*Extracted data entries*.
═══

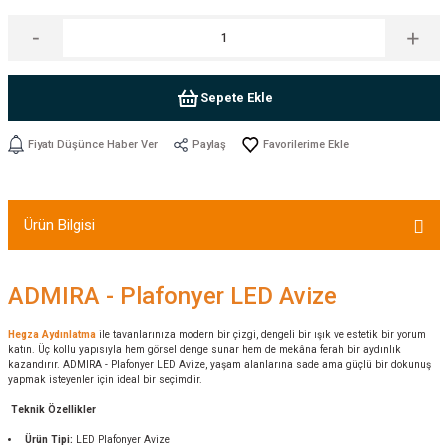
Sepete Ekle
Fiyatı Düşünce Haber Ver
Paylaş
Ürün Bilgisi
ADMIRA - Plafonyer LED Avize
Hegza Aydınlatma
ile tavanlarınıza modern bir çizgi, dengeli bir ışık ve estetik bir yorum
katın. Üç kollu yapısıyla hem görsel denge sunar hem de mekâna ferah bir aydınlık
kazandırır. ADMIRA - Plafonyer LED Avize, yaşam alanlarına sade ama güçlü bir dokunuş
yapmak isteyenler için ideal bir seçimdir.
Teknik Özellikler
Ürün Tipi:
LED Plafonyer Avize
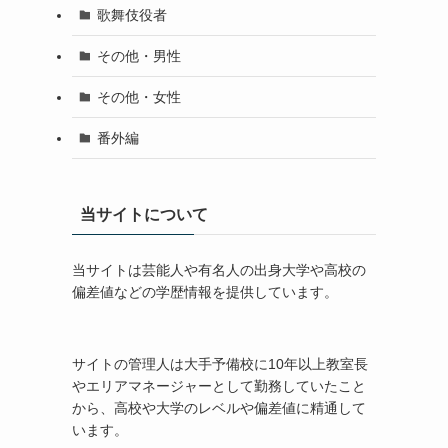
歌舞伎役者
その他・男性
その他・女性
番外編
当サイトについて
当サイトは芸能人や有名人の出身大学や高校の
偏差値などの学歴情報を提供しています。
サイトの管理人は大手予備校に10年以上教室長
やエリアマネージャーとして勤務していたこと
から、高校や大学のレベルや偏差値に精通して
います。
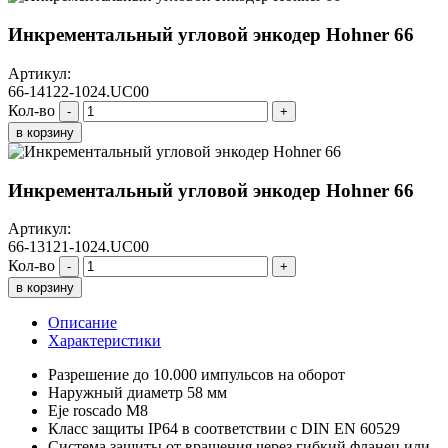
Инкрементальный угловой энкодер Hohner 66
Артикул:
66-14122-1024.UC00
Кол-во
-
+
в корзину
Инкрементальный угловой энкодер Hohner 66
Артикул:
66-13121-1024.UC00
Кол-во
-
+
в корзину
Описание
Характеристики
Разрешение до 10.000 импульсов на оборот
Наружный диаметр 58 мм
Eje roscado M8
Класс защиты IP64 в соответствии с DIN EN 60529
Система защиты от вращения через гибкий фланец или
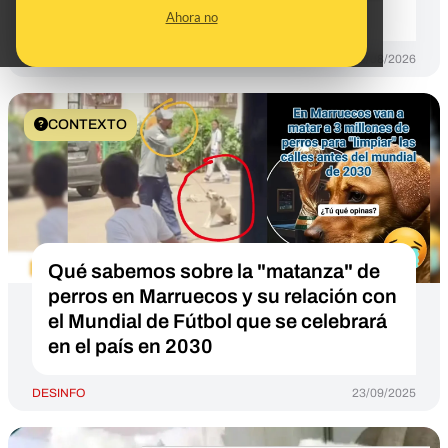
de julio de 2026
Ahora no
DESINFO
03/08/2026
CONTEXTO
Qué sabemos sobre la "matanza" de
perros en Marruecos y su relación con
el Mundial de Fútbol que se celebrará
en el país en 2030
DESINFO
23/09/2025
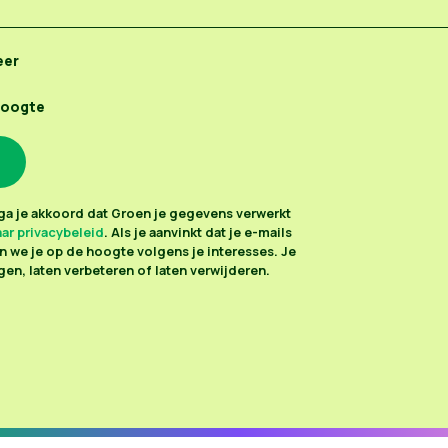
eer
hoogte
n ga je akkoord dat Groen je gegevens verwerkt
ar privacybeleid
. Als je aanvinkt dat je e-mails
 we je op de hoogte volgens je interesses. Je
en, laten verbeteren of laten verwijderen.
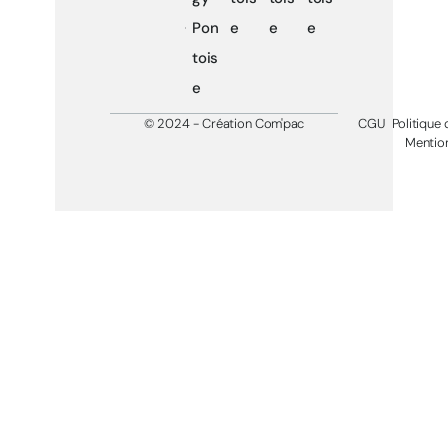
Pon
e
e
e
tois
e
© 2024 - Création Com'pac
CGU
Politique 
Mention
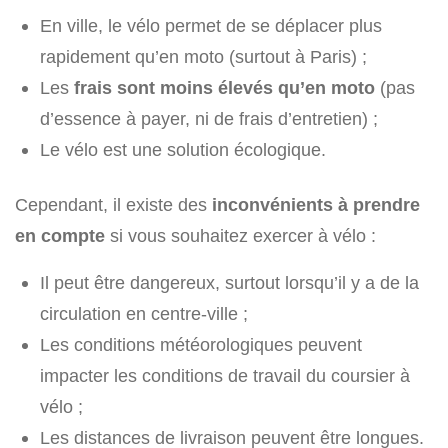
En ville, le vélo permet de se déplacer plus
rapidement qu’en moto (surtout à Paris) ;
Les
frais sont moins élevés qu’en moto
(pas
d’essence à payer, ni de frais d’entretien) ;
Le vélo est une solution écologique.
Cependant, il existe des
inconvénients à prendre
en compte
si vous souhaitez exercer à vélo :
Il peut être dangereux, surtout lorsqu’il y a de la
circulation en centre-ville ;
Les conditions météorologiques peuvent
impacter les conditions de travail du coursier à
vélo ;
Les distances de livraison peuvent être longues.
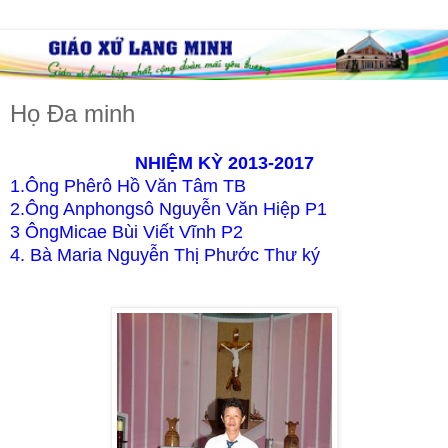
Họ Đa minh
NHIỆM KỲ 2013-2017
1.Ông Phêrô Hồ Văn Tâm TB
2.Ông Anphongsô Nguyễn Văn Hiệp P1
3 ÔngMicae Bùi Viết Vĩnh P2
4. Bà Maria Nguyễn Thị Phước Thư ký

═══

The expected answer is the complete set of entries, copied verbatim, with no pictures.

Sepete Ekle
Fiyatı Düşünce Haber Ver
Paylaş
Ürün Bilgisi
ADMIRA - Plafonyer LED Avize
Hegza Aydınlatma
ile tavanlarınıza modern bir çizgi, dengeli bir ışık ve estetik bir yorum
katın. Üç kollu yapısıyla hem görsel denge sunar hem de mekâna ferah bir aydınlık
kazandırır. ADMIRA - Plafonyer LED Avize, yaşam alanlarına sade ama güçlü bir dokunuş
yapmak isteyenler için ideal bir seçimdir.
Teknik Özellikler
Ürün Tipi:
LED Plafonyer Avize
歌舞伎役者
その他・男性
その他・女性
番外編
当サイトについて
当サイトは芸能人や有名人の出身大学や高校の
偏差値などの学歴情報を提供しています。
サイトの管理人は大手予備校に10年以上教室長
やエリアマネージャーとして勤務していたこと
から、高校や大学のレベルや偏差値に精通して
います。
Инкрементальный угловой энкодер Hohner 66
Артикул:
66-14122-1024.UC00
Кол-во
-
+
в корзину
Инкрементальный угловой энкодер Hohner 66
Артикул:
66-13121-1024.UC00
Кол-во
-
+
в корзину
Описание
Характеристики
Разрешение до 10.000 импульсов на оборот
Наружный диаметр 58 мм
Eje roscado M8
Класс защиты IP64 в соответствии с DIN EN 60529
Система защиты от вращения через гибкий фланец или
de julio de 2026
Ahora no
DESINFO
03/08/2026
CONTEXTO
Qué sabemos sobre la "matanza" de
perros en Marruecos y su relación con
el Mundial de Fútbol que se celebrará
en el país en 2030
DESINFO
23/09/2025
eer
hoogte
n ga je akkoord dat Groen je gegevens verwerkt
ar privacybeleid
. Als je aanvinkt dat je e-mails
 we je op de hoogte volgens je interesses. Je
en, laten verbeteren of laten verwijderen.
Pon
e
e
e
tois
e
© 2024 - Création Com'pac
CGU
Politique 
Mention
En ville, le vélo permet de se déplacer plus
rapidement qu’en moto (surtout à Paris) ;
Les
frais sont moins élevés qu’en moto
(pas
d’essence à payer, ni de frais d’entretien) ;
Le vélo est une solution écologique.
Cependant, il existe des
inconvénients à prendre
en compte
si vous souhaitez exercer à vélo :
Il peut être dangereux, surtout lorsqu’il y a de la
circulation en centre-ville ;
Les conditions météorologiques peuvent
impacter les conditions de travail du coursier à
vélo ;
Les distances de livraison peuvent être longues.
Họ Đa minh
NHIỆM KỲ 2013-2017
1.Ông Phêrô Hồ Văn Tâm TB
2.Ông Anphongsô Nguyễn Văn Hiệp P1
3 ÔngMicae Bùi Viết Vĩnh P2
4. Bà Maria Nguyễn Thị Phước Thư ký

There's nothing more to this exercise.